WHAT YOU HAVE TO DO:
The entries below contain a line with "traditional and" and a line with "your problems!". Quote exactly those two lines and all lines between them.

SOURCE MATERIAL:
......
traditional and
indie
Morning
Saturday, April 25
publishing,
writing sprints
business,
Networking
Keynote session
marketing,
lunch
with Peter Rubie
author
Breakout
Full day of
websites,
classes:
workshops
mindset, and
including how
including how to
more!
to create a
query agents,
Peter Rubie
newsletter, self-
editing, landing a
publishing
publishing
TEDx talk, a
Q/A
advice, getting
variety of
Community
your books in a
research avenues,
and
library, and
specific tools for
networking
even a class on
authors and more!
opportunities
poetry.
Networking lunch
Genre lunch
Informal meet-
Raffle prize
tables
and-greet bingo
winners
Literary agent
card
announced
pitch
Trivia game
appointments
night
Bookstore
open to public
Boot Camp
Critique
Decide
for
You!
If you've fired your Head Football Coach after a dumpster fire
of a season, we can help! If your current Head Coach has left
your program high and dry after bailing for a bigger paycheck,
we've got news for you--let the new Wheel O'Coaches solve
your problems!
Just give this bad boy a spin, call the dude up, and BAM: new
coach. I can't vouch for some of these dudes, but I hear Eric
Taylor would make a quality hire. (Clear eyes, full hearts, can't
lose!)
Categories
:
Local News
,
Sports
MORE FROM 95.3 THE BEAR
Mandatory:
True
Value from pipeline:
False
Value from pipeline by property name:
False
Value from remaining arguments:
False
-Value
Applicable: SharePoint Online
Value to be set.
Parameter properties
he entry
......
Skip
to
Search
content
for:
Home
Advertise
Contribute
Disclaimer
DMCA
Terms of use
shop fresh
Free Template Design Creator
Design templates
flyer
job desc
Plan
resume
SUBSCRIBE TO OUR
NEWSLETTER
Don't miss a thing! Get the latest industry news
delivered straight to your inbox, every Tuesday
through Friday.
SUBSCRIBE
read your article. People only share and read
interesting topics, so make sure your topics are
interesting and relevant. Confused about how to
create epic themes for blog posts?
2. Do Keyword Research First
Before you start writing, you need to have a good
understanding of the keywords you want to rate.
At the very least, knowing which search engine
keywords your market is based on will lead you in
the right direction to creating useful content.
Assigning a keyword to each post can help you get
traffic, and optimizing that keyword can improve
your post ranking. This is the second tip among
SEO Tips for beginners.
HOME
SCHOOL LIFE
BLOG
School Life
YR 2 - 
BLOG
......
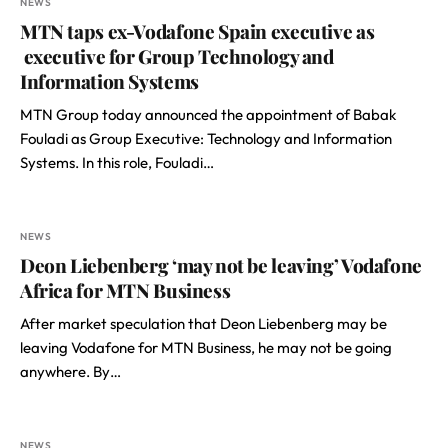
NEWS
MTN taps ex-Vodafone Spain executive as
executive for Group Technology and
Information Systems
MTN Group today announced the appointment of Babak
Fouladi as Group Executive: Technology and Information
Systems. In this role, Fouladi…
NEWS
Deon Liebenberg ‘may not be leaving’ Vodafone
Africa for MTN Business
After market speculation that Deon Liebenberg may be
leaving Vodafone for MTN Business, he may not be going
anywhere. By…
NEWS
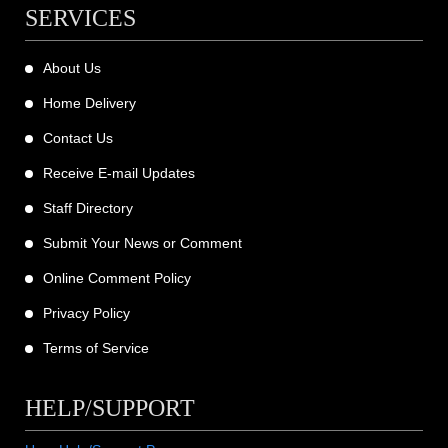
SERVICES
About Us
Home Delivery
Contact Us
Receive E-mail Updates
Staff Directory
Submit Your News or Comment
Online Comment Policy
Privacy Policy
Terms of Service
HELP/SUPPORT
......
EXERCISE RESPONSE:
traditional and
indie
Morning
Saturday, April 25
publishing,
writing sprints
business,
Networking
Keynote session
marketing,
lunch
with Peter Rubie
author
Breakout
Full day of
websites,
classes:
workshops
mindset, and
including how
including how to
more!
to create a
query agents,
Peter Rubie
newsletter, self-
editing, landing a
publishing
publishing
TEDx talk, a
Q/A
advice, getting
variety of
Community
your books in a
research avenues,
and
library, and
specific tools for
networking
even a class on
authors and more!
opportunities
poetry.
Networking lunch
Genre lunch
Informal meet-
Raffle prize
tables
and-greet bingo
winners
Literary agent
card
announced
pitch
Trivia game
appointments
night
Bookstore
open to public
Boot Camp
Critique
Decide
for
You!
If you've fired your Head Football Coach after a dumpster fire
of a season, we can help! If your current Head Coach has left
your program high and dry after bailing for a bigger paycheck,
we've got news for you--let the new Wheel O'Coaches solve
your problems!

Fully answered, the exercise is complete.